*** Opening of PROVIDED INFORMATION ***

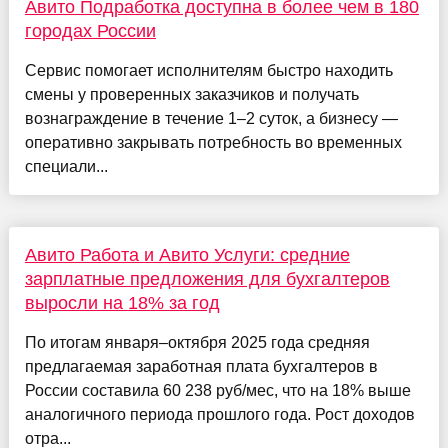
Авито Подработка доступна в более чем в 180
городах России
Сервис помогает исполнителям быстро находить
смены у проверенных заказчиков и получать
вознаграждение в течение 1–2 суток, а бизнесу —
оперативно закрывать потребность во временных
специали...
Авито Работа и Авито Услуги: средние
зарплатные предложения для бухгалтеров
выросли на 18% за год
По итогам января–октября 2025 года средняя
предлагаемая заработная плата бухгалтеров в
России составила 60 238 руб/мес, что на 18% выше
аналогичного периода прошлого года. Рост доходов
отра...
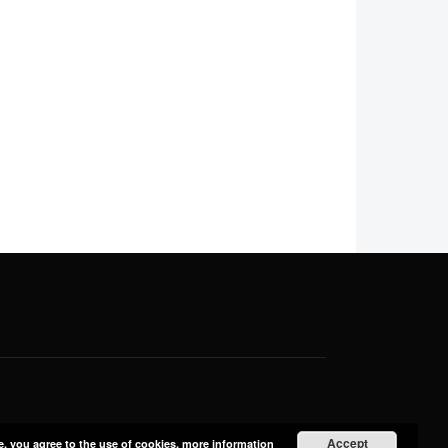
Accept
e, you agree to the use of cookies.
more information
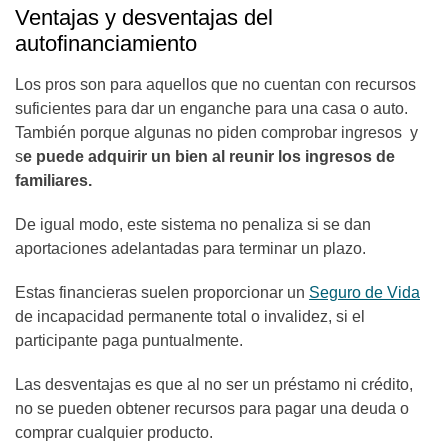
Ventajas y desventajas del
autofinanciamiento
Los pros son para aquellos que no cuentan con recursos
suficientes para dar un enganche para una casa o auto.
También porque algunas no piden comprobar ingresos y
s
e puede adquirir un bien al reunir los ingresos de
familiares.
De igual modo, este sistema no penaliza si se dan
aportaciones adelantadas para terminar un plazo.
Estas financieras suelen proporcionar un
Seguro de Vida
de incapacidad permanente total o invalidez, si el
participante paga puntualmente.
Las desventajas es que al no ser un préstamo ni crédito,
no se pueden obtener recursos para pagar una deuda o
comprar cualquier producto.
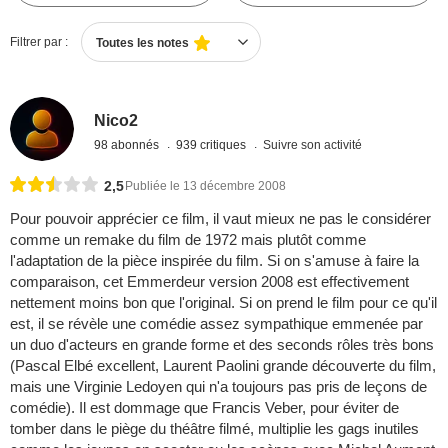
Filtrer par :
Toutes les notes
Nico2
98 abonnés
939 critiques
Suivre son activité
2,5
Publiée le 13 décembre 2008
Pour pouvoir apprécier ce film, il vaut mieux ne pas le considérer
comme un remake du film de 1972 mais plutôt comme
l'adaptation de la pièce inspirée du film. Si on s'amuse à faire la
comparaison, cet Emmerdeur version 2008 est effectivement
nettement moins bon que l'original. Si on prend le film pour ce qu'il
est, il se révèle une comédie assez sympathique emmenée par
un duo d'acteurs en grande forme et des seconds rôles très bons
(Pascal Elbé excellent, Laurent Paolini grande découverte du film,
mais une Virginie Ledoyen qui n'a toujours pas pris de leçons de
comédie). Il est dommage que Francis Veber, pour éviter de
tomber dans le piège du théâtre filmé, multiplie les gags inutiles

*** Close of PROVIDED INFORMATION ***

▶ **TASK PROMPT**
Copy nothing but the lines above from the one with "e, you agree to the use of cookies." to the one with "Las desventajas es", inclusive, word for word. Leave every picture out.

▶ **EXERCISE RESPONSE**
e, you agree to the use of cookies.
more information
Ventajas y desventajas del
autofinanciamiento
Los pros son para aquellos que no cuentan con recursos
suficientes para dar un enganche para una casa o auto.
También porque algunas no piden comprobar ingresos y
s
e puede adquirir un bien al reunir los ingresos de
familiares.
De igual modo, este sistema no penaliza si se dan
aportaciones adelantadas para terminar un plazo.
Estas financieras suelen proporcionar un
Seguro de Vida
de incapacidad permanente total o invalidez, si el
participante paga puntualmente.
Las desventajas es que al no ser un préstamo ni crédito,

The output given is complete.